DATASET RECORDS.
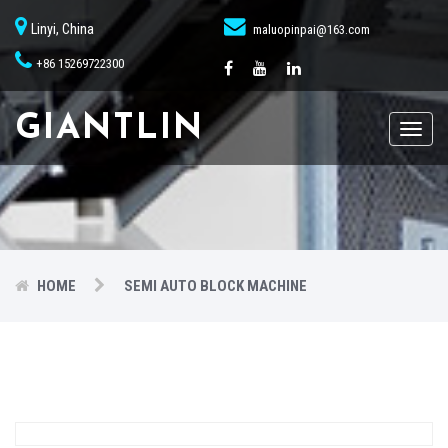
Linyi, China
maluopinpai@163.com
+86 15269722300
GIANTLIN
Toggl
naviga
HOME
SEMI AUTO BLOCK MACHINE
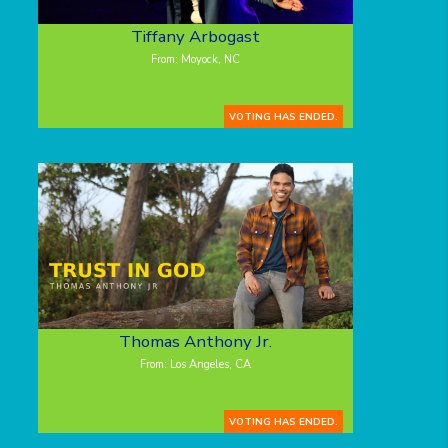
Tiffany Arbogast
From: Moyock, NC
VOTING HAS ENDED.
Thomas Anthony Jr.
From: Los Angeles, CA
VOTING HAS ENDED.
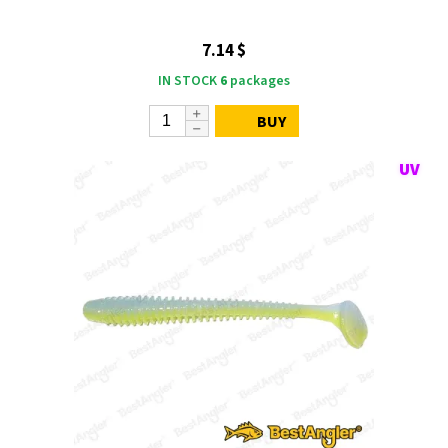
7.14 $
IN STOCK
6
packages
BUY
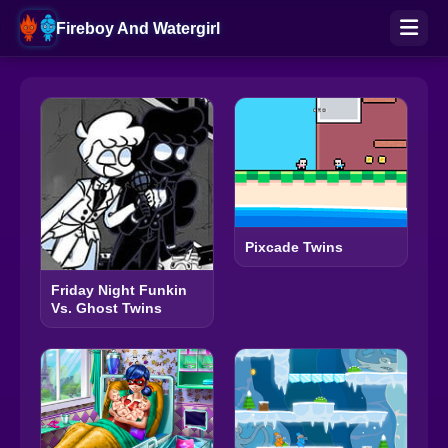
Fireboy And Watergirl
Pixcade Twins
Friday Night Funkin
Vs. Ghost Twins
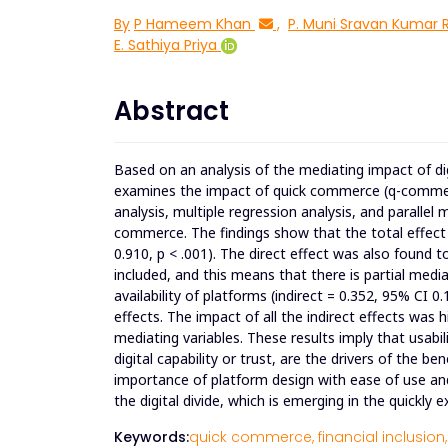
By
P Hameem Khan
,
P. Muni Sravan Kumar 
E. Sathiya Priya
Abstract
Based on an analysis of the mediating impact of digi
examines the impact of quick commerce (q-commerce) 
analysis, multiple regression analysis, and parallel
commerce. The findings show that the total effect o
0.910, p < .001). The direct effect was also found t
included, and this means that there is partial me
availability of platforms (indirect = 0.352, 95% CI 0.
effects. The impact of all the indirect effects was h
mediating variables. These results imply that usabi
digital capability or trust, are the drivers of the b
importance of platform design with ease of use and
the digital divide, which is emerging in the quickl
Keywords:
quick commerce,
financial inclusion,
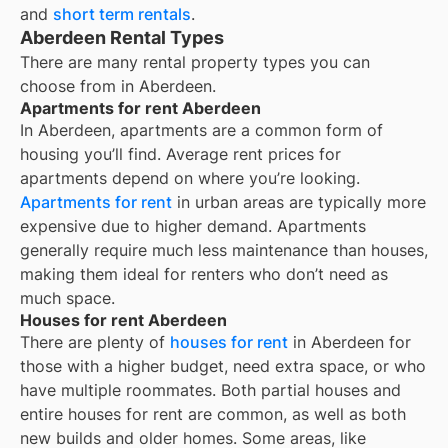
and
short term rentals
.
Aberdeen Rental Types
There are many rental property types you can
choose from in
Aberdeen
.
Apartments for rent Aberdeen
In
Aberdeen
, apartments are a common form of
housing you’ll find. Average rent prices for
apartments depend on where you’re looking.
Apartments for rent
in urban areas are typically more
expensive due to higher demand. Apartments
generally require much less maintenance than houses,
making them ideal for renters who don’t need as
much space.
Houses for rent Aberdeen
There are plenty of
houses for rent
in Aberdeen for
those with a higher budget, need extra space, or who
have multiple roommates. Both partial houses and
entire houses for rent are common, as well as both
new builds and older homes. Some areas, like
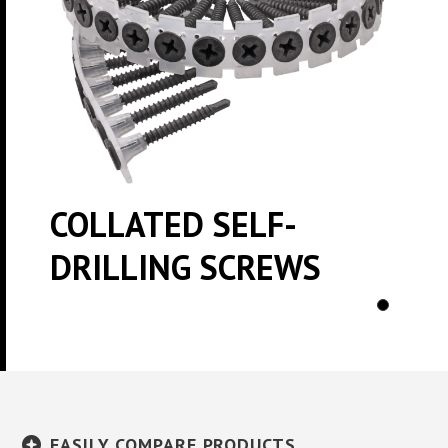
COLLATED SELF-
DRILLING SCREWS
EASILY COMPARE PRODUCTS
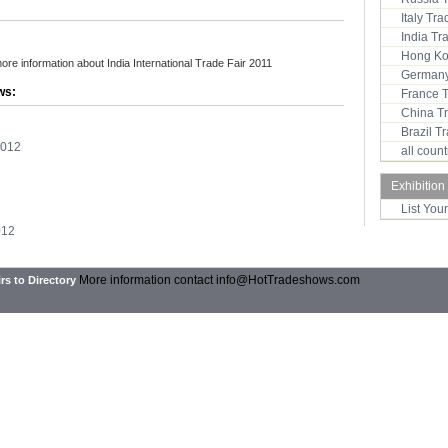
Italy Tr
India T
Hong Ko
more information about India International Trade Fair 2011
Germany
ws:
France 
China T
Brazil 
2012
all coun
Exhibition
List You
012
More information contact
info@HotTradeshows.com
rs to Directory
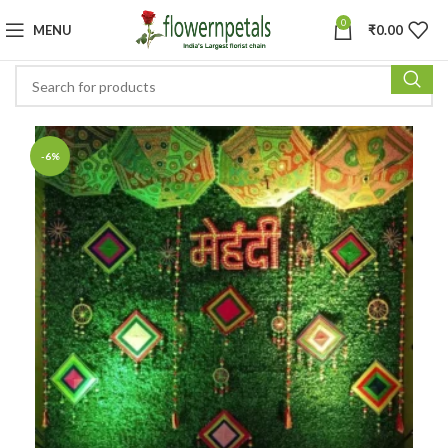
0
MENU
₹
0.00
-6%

TRY IT. Copy all lines from the material that contain "Aberdeen".

ANSWER FOR THIS EXERCISE.
Aberdeen Rental Types
Aberdeen
Apartments for rent Aberdeen
Aberdeen
Houses for rent Aberdeen
in Aberdeen for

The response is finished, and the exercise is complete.